Hedge Funds: Analysts Are More Than Their P&L
How do you properly compensate analysts at hedge funds? We walk through a few possible solutions that are fair to both analysts and PMs.
Working with dozens of hedge fund managers and speaking to dozens more, we understand how important it is to have the right compensation structure in place to retain and incentivize talent at a fund, large or small. Whether in a good year with millions to go around, or operating under a tight budget, having a system both understood and agreed upon by the analysts and the PM goes a long way in relieving the stresses associated with compensation conversations. While no system will ever guarantee freedom from friction and almost all systems have discretionary overlays, some managers are able to align the company’s goals with analyst compensation thanks to a thoughtful, agreed-upon system.

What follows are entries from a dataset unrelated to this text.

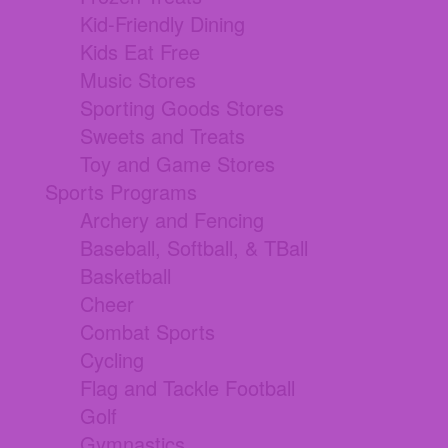
Kid-Friendly Dining
Kids Eat Free
Music Stores
Sporting Goods Stores
Sweets and Treats
Toy and Game Stores
Sports Programs
Archery and Fencing
Baseball, Softball, & TBall
Basketball
Cheer
Combat Sports
Cycling
Flag and Tackle Football
Golf
Gymnastics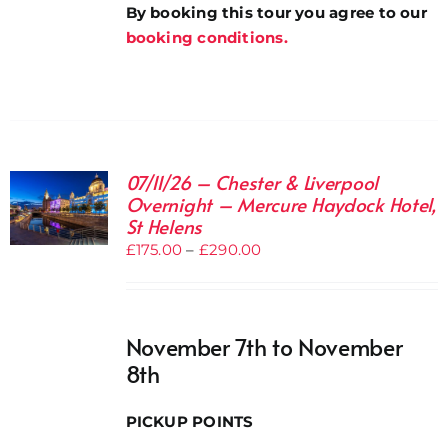
By booking this tour you agree to our
booking conditions.
07/11/26 – Chester & Liverpool
Overnight – Mercure Haydock Hotel,
St Helens
Price
£
175.00
–
£
290.00
range:
£175.00
through
November 7th to November
£290.00
8th
PICKUP POINTS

Hedge funds are known for paying generous compensation packages – it’s one of the major reasons why top talent from the best schools is attracted to the industry. But with that, the expectations are high and analysts are often hypercompetitive and obsessed with comparison.
If compensation is totally at the discretion of the PM and not backed up by meaningful metrics, many analysts will feel slighted and passed over, no matter what you pay them. Of course, most funds comp packages are backed by metrics, but often it’s simply the P&L that analysts (or their ideas) have generated for the fund.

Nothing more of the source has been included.